▶ Exercise details: Sort through the material below and copy each line with "Terreno".

———

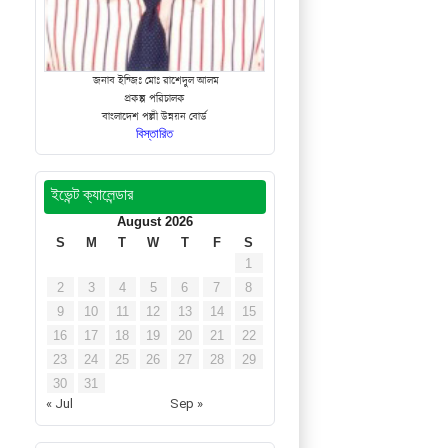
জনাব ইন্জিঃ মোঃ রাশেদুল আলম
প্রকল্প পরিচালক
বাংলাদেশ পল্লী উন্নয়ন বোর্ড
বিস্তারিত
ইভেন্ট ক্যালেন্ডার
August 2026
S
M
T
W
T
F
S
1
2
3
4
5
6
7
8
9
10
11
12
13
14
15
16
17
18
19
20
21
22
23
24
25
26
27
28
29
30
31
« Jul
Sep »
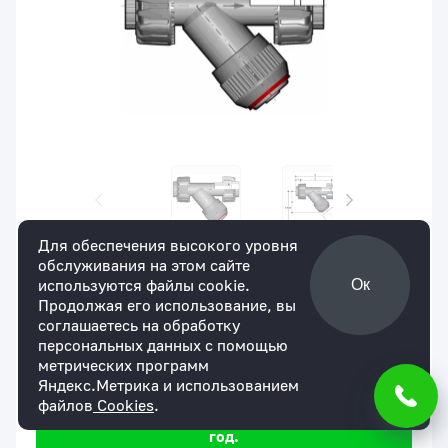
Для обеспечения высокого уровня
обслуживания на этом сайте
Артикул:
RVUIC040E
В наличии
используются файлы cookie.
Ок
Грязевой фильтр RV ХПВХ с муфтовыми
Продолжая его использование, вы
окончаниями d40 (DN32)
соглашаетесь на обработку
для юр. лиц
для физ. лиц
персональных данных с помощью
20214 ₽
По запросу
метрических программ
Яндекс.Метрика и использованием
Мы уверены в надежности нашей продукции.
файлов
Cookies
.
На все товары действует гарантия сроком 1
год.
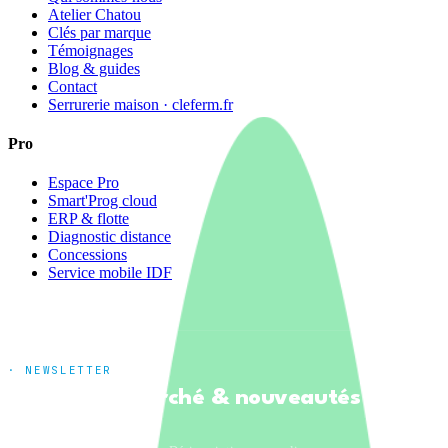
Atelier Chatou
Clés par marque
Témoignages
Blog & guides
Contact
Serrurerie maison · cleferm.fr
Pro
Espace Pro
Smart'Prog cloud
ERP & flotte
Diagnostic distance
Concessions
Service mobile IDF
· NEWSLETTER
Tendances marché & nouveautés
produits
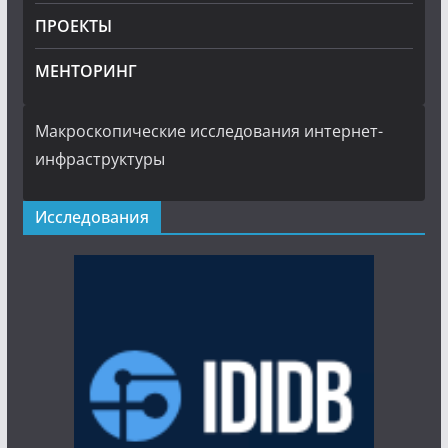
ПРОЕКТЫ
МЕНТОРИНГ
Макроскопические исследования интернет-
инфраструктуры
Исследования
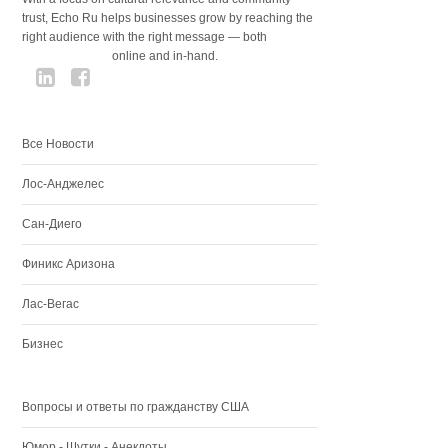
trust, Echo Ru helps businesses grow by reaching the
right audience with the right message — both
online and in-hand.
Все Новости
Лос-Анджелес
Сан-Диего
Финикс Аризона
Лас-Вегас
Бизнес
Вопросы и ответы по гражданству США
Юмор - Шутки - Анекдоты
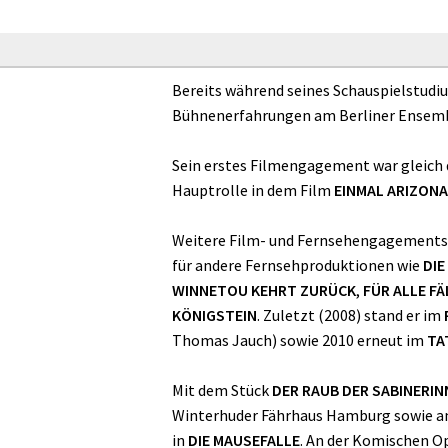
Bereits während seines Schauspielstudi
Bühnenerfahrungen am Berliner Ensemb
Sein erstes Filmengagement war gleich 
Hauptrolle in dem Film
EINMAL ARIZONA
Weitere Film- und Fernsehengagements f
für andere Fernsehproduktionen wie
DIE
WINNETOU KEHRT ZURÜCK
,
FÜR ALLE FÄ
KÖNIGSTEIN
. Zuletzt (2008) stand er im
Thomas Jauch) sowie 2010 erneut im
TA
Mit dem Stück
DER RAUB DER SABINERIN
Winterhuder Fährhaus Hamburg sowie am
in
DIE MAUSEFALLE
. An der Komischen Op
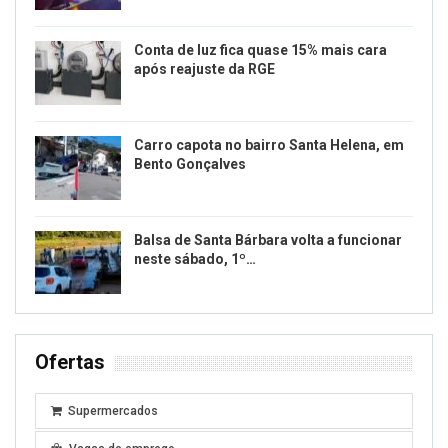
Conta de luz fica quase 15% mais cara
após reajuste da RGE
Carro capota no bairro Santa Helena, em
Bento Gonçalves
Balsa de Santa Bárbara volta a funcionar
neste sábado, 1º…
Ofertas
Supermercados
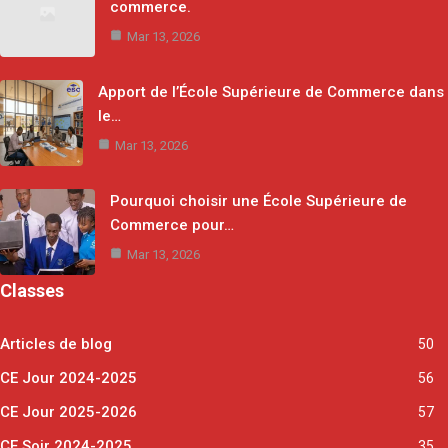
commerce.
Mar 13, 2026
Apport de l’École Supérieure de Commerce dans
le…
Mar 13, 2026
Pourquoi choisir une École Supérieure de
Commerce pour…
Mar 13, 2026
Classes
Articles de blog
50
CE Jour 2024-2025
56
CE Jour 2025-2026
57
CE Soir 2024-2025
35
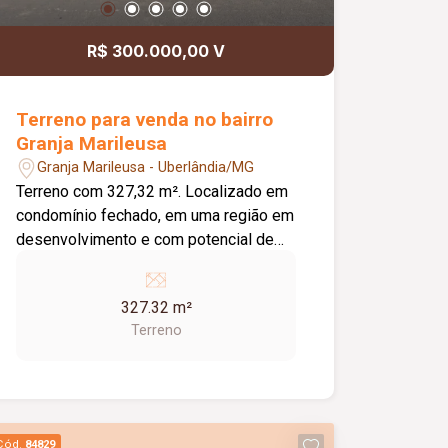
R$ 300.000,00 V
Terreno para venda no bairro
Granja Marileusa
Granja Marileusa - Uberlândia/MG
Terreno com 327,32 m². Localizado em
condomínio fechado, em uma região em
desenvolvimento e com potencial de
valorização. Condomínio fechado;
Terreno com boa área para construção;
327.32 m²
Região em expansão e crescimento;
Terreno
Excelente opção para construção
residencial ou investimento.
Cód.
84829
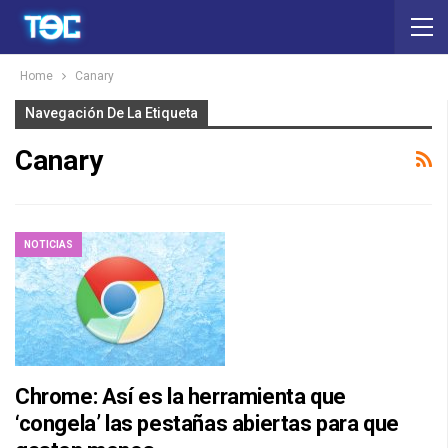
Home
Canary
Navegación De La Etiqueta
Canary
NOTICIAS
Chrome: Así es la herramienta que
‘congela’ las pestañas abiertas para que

———

▶ Written solution:
Terreno para venda no bairro
Terreno com 327,32 m². Localizado em
Terreno com boa área para construção;
Terreno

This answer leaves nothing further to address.